◆ To do: A word-for-word copy of the records is needed, with every picture left out.

Items from a data source:
⁂
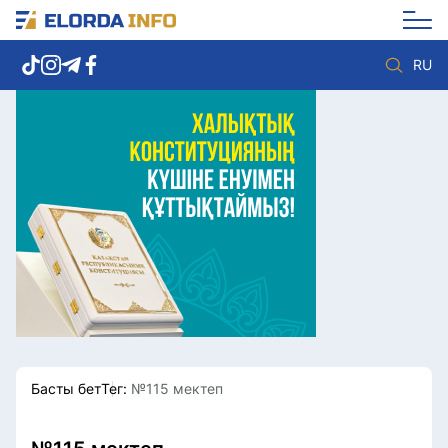
RU
Елорда жаңалықтары
Көзқарас
Саясат
Видео
Әлеумет
Әлем
Экономика
Жолдау
Спорт
Комплаенс қызметі
Мәдениет
Әдеп кодексі
Әртүрлі
Елге қызмет
Басты бет
Тег:
№115 мектеп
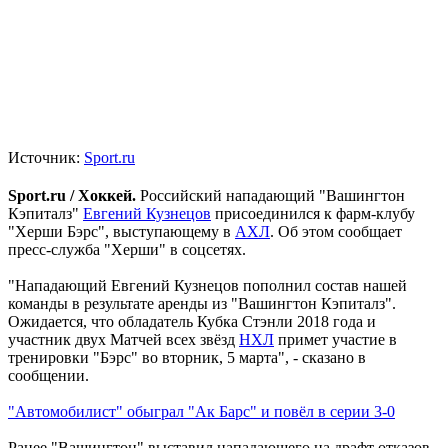
Источник:
Sport.ru
Sport.ru / Хоккей.
Российский нападающий "Вашингтон
Кэпиталз"
Евгений Кузнецов
присоединился к фарм-клубу
"Херши Бэрс", выступающему в
АХЛ
. Об этом сообщает
пресс-служба "Херши" в соцсетях.
"Нападающий Евгений Кузнецов пополнил состав нашей
команды в результате аренды из "Вашингтон Кэпиталз".
Ожидается, что обладатель Кубка Стэнли 2018 года и
участник двух Матчей всех звёзд
НХЛ
примет участие в
тренировки "Бэрс" во вторник, 5 марта", - сказано в
сообщении.
"Автомобилист" обыграл "Ак Барс" и повёл в серии 3-0
Ранее "Вашингтон" выставил нападающего на драфт отказов.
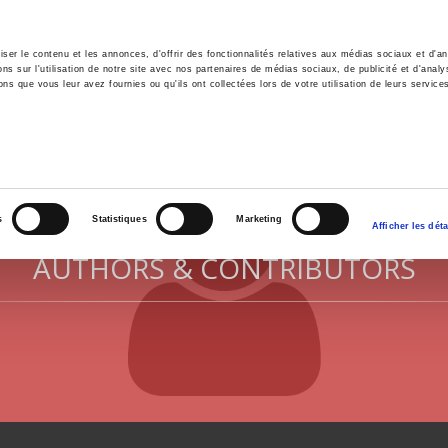
er le contenu et les annonces, d'offrir des fonctionnalités relatives aux médias sociaux et d'ana
 sur l'utilisation de notre site avec nos partenaires de médias sociaux, de publicité et d'analy
ns que vous leur avez fournies ou qu'ils ont collectées lors de votre utilisation de leurs service
e
Environment
History
International
Po
s
Statistiques
Marketing
Afficher les déta
AUTHORS & CONTRIBUTORS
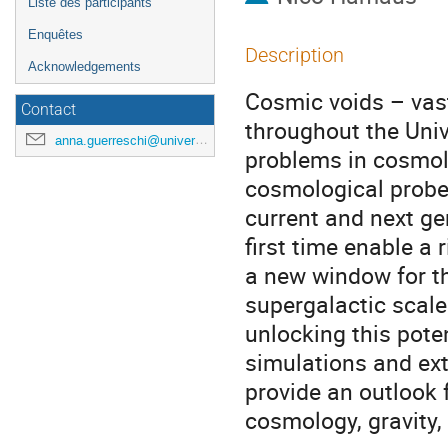
Liste des participants
Enquêtes
Description
Acknowledgements
Cosmic voids – vast
Contact
throughout the Uni
anna.guerreschi@universite-paris-saclay.fr
problems in cosmolo
cosmological probe 
current and next ge
first time enable a 
a new window for t
supergalactic scale
unlocking this poten
simulations and ext
provide an outlook 
cosmology, gravity,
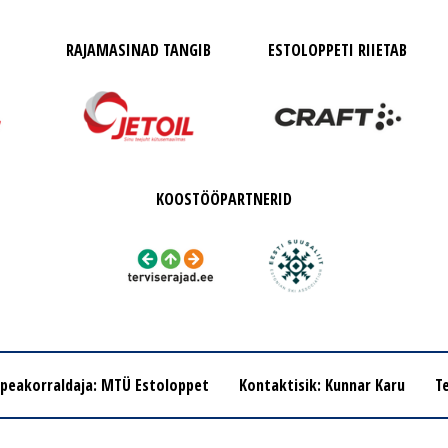
RAJAMASINAD TANGIB
ESTOLOPPETI RIIETAB
KOOSTÖÖPARTNERID
 peakorraldaja: MTÜ Estoloppet
Kontaktisik: Kunnar Karu
Te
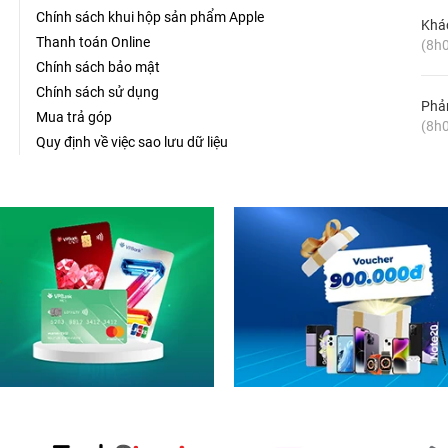
Chính sách khui hộp sản phẩm Apple
Khá
Thanh toán Online
(8h0
Chính sách bảo mật
Chính sách sử dụng
Phản
Mua trả góp
(8h0
Quy định về việc sao lưu dữ liệu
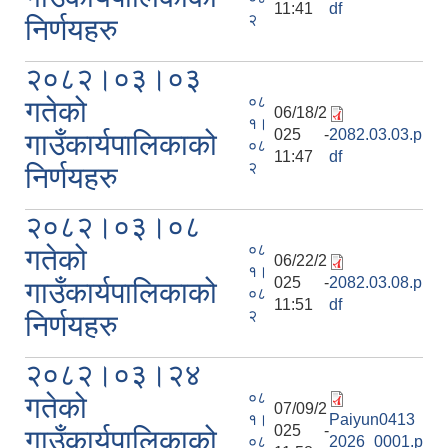
11:41
df
२
निर्णयहरु
२०८२।०३।०३
०८
गतेको
06/18/2
१।
025 -
2082.03.03.p
गाउँकार्यपालिकाको
०८
11:47
df
२
निर्णयहरु
२०८२।०३।०८
०८
गतेको
06/22/2
१।
025 -
2082.03.08.p
गाउँकार्यपालिकाको
०८
11:51
df
२
निर्णयहरु
२०८२।०३।२४
०८
गतेको
07/09/2
१।
Paiyun0413
025 -
गाउँकार्यपालिकाको
०८
2026_0001.p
⁂
◆ Written solution:
RU
Елорда жаңалықтары
Көзқарас
Саясат
Видео
Әлеумет
Әлем
Экономика
Жолдау
Спорт
Комплаенс қызметі
Мәдениет
Әдеп кодексі
Әртүрлі
Елге қызмет
Басты бет
Тег:
№115 мектеп
Источник:
Sport.ru
Sport.ru / Хоккей.
Российский нападающий "Вашингтон
Кэпиталз"
Евгений Кузнецов
присоединился к фарм-клубу
"Херши Бэрс", выступающему в
АХЛ
. Об этом сообщает
пресс-служба "Херши" в соцсетях.
"Нападающий Евгений Кузнецов пополнил состав нашей
команды в результате аренды из "Вашингтон Кэпиталз".
Ожидается, что обладатель Кубка Стэнли 2018 года и
участник двух Матчей всех звёзд
НХЛ
примет участие в
тренировки "Бэрс" во вторник, 5 марта", - сказано в
сообщении.
"Автомобилист" обыграл "Ак Барс" и повёл в серии 3-0
Ранее "Вашингтон" выставил нападающего на драфт отказов.
er le contenu et les annonces, d'offrir des fonctionnalités relatives aux médias sociaux et d'ana
 sur l'utilisation de notre site avec nos partenaires de médias sociaux, de publicité et d'analy
ns que vous leur avez fournies ou qu'ils ont collectées lors de votre utilisation de leurs service
e
Environment
History
International
Po
s
Statistiques
Marketing
Afficher les déta
AUTHORS & CONTRIBUTORS
Liste des participants
Enquêtes
Description
Acknowledgements
Cosmic voids – vast
Contact
throughout the Uni
anna.guerreschi@universite-paris-saclay.fr
problems in cosmolo
cosmological probe 
current and next ge
first time enable a 
a new window for t
supergalactic scale
unlocking this poten
simulations and ext
provide an outlook 
cosmology, gravity,
RAJAMASINAD TANGIB
ESTOLOPPETI RIIETAB
KOOSTÖÖPARTNERID
 peakorraldaja: MTÜ Estoloppet
Kontaktisik: Kunnar Karu
Te
Chính sách khui hộp sản phẩm Apple
Khá
Thanh toán Online
(8h0
Chính sách bảo mật
Chính sách sử dụng
Phản
Mua trả góp
(8h0
Quy định về việc sao lưu dữ liệu
11:41
df
२
निर्णयहरु
२०८२।०३।०३
०८
गतेको
06/18/2
१।
025 -
2082.03.03.p
गाउँकार्यपालिकाको
०८
11:47
df
२
निर्णयहरु
२०८२।०३।०८
०८
गतेको
06/22/2
१।
025 -
2082.03.08.p
गाउँकार्यपालिकाको
०८
11:51
df
२
निर्णयहरु
२०८२।०३।२४
०८
गतेको
07/09/2
१।
Paiyun0413
025 -
गाउँकार्यपालिकाको
०८
2026_0001.p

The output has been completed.